Студенты технических вузов постоянно стонали: «Заваливаюсь с чертежами!», «С черчением труба!» А мне чертить нравилось. У политехников и технологов чертежи были непонятные и сложные — какие-то детали машин, сечения, разрезы… Ко зачем мне понимать их? Автор чертежа все рассчитает и разметит в карандаше, а я веду по карандашу тушью, потом подчищаю резинкой и бритвой. Мальчишки хвалили меня за аккуратность, хотя главным, конечно, было то, что при добровольной помощнице чертить не так скучно. Сколько я их вычертила тушью, этих чертежей! Но особенно я любила помогать лесникам. План местности — почти поэма! Нежнейшей голубой акварелью заливаешь ленту реки со всеми ее поворотами, расширениями и сужениями, желтой краской обозначаешь пески, густо-зеленой — леса и совсем темной кончиком почти сухой кисточки наносишь по всей площади леса елочки — такие, как рисуют дети. Для лугов шел зеленый посветлей, для болот к зеленой краске добавлялась синяя, в смеси получалась размытая голубовато-зеленая плоскость и по ней синие штришки. Делаешь, а сама чуть ли не видишь эту местность с рекой, песчаными излучинами, заречным лесом и болотцем в низинке, чуть ли не слышишь, как там птицы щебечут!.. Привлекали меня и сами лесники — Шурка и Лис.

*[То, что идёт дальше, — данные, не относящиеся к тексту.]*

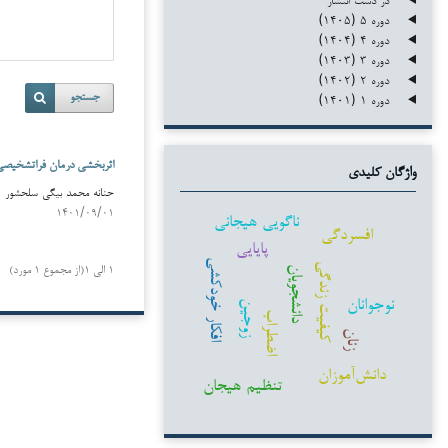
دوره ۵ (۱۴۰۵)
دوره ۴ (۱۴۰۴)
دوره ۳ (۱۴۰۳)
دوره ۲ (۱۴۰۲)
دوره ۱ (۱۴۰۱)
جستجو
اثربخشی درمان فراتشخیصی 
واژگان کلیدی
حنانه محمد بیگی سلحشور (Author
۱۴۰۱/۰۹/۰۱
ناگویی هیجانی
افسردگی
پایایی
افکار خودکشی
کیفیت زندگی
۱ الی ۱(از مجموع ۱ مورد)
دانشجویان
نوجوانان
زوجین
اضطراب
زنان
دانش‌آموزان
تنظیم هیجان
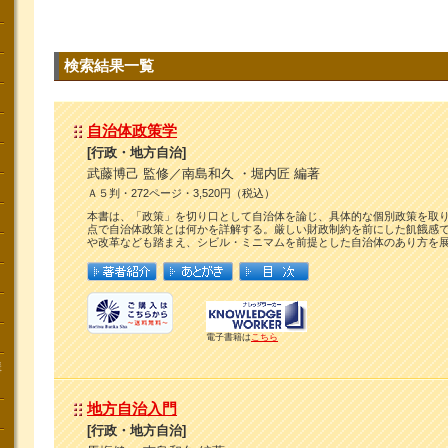
検索結果一覧
自治体政策学
[行政・地方自治]
武藤博己 監修／南島和久 ・堀内匠 編著
Ａ５判・272ページ・3,520円（税込）
本書は、「政策」を切り口として自治体を論じ、具体的な個別政策を取
点で自治体政策とは何かを詳解する。厳しい財政制約を前にした飢餓感
や改革なども踏まえ、シビル・ミニマムを前提とした自治体のあり方を
電子書籍は
こちら
講
地方自治入門
[行政・地方自治]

Длиннорукий и длинноногий Лис был человеком добрейшим и обстоятельным, именно он поддерживал чистоту в их комнате, кое-как сводил концы с концами в общем хозяйстве и умудрялся быть гостеприимным — угостят чаем, да еще и вытащит из какого-то тайника леденец или кусочек сахара. Он же заботился об учебе — своей и Шуркиной. На Лиса достаточно было поглядеть, чтобы раз и навсегда понять — симпатичнейший парень, положительная личность, чего никак нельзя было сказать про его товарища, явного шалопая и бездельника, главного сердцееда нашего землячества. Хотя Шурка не был красавцем, но он как-то умел подать себя — игрой глаз, улыбочками, многозначительными полуобъяснениями, отработанной повадкой. Студенческая зеленая тужурка красила его и придавала изящество его невысокой и несколько тщедушной фигурке. Учился он без охоты, «сидеть в лесу» после окончания института не собирался, но диплом специалиста получить хотел, — как говорили, прочные семейные связи заранее обеспечивали ему хорошее место в лесном ведомстве… Карьера? Мы презирали это понятие, но в данном случае оно всплывало в памяти, так как о работе Шурка явно не мечтал, а из наук интересовался лишь одной — «наукой страсти нежной». Да и то чтобы весело, без душевных потрясений.